USU police join other valley agencies in use of public safety software
By Amy Macavinta | The Herald Journal
Thirty years ago, a Utah State University student identified a need that he had the ability to address, leading to the creation of an innovative data collection system that allows police departments to collect and share information in one central location.
The Spillman Database is now in use by every law enforcement agency in Cache Valley, including Preston and Franklin, after Utah State University Police converted to its use a few weeks ago.
Capt. Kent Harris said he is glad to have the system available to university police.
“Being a university, we all deal with the same people, for the most part,” he said. “The data-sharing properties just cut down the delay in getting information.”
The information found in the database includes alert codes on the people police come into contact with. So, Logan Police Chief Gary Jensen explained, if a person is known to be aggressive and violent, has a habit of carrying a dangerous weapon or has mental health issues, that information is noted in the database and is then available to any officer in the valley before his arrival “so he is not walking in blind” and dispatchers are able to send additional officers from the onset if the situation requires.
“It is a fantastic safety net,” Jensen said.
Another function this system provides is the ability for an officer to see what other interactions a person has had with police — a resource that has sometimes linked a suspect or person of interest to other unsolved cases.
Jensen cited a recent incident at a residence bordering USU where Logan police were staking out an individual with intent to arrest him.
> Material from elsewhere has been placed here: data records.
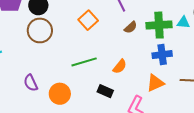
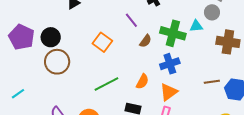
green cross: (159, 25) -> (173, 33), turned 30
blue cross: (162, 55) -> (170, 64), moved
orange triangle: (155, 83) -> (169, 92), moved

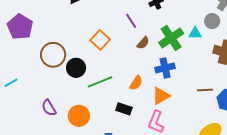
green cross: (173, 33) -> (171, 38), turned 35
black circle: (51, 37) -> (76, 68), moved

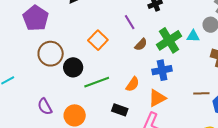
purple pentagon: (20, 27) -> (36, 18), moved

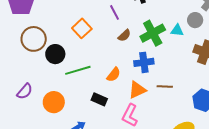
brown line: (201, 93) -> (165, 87), moved
purple semicircle: (45, 107) -> (25, 91), turned -114

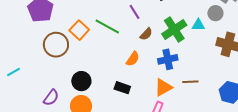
orange square: (82, 28) -> (79, 30), moved
black circle: (55, 54) -> (81, 81), moved
green line: (78, 70) -> (107, 26), moved, turned 50
orange semicircle: (114, 75) -> (133, 59), moved
black rectangle: (99, 99) -> (122, 88), moved

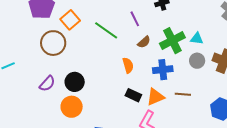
gray circle: (215, 13) -> (197, 61), moved
orange square: (79, 30) -> (70, 20), moved
orange semicircle: (133, 59) -> (128, 65), turned -56
black rectangle: (122, 88) -> (133, 95), moved
purple semicircle: (51, 98) -> (47, 84), moved

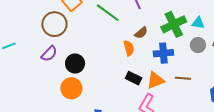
brown semicircle: (144, 42) -> (141, 33), moved
purple semicircle: (47, 84) -> (49, 54), moved

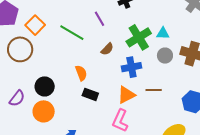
orange semicircle: (129, 48) -> (81, 73), moved
purple semicircle: (49, 54) -> (17, 98), moved
black rectangle: (134, 78) -> (90, 94), moved

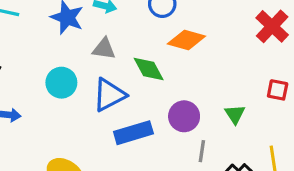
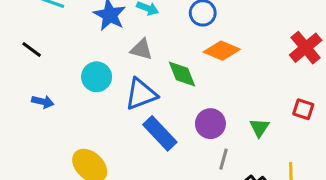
blue rectangle: (133, 133) -> (160, 133), turned 56

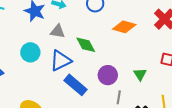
orange diamond: (222, 51) -> (124, 27), moved

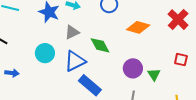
gray triangle: (58, 31) -> (72, 32), turned -35
purple circle: (108, 75) -> (133, 68), moved

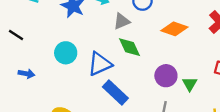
gray triangle: (72, 32) -> (122, 21), moved

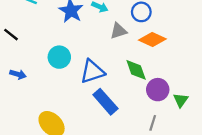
orange diamond: (174, 29) -> (152, 39), moved
green diamond: (129, 47) -> (136, 70), moved

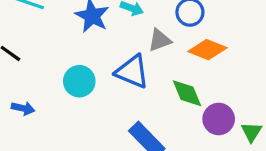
blue triangle: (92, 71) -> (132, 72), moved, turned 44

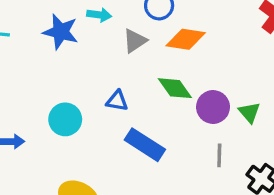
blue triangle: (132, 72) -> (117, 101), moved, size x0.6
cyan circle: (79, 81) -> (65, 119), moved

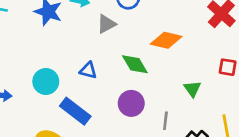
orange diamond: (186, 39) -> (166, 40), moved
purple circle: (213, 107) -> (131, 103), moved
blue rectangle: (145, 145) -> (75, 111), moved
What they didn’t know, Jensen said, was that USU police had already arrested that person earlier in the day and they could have easily made contact with him at the jail.
“Spillman provides a great ability to communicate between agencies — it is almost unprecedented,” Jensen said.
The program also tracks 911 calls, maps emergency situations and can trace dispatched units in real time.
USU alumnus Richard Spillman, who developed the software, became aware of the need for such programming in the late 1970s while he was a working on a senior project for a computer science course. He formed Spillman Technologies Inc. and worked with the Cache County Sheriff’s Office to release the first version of his public safety software in 1983. The company that started in Logan with three employees has since moved to Salt Lake City and employs more than 300, according to its website.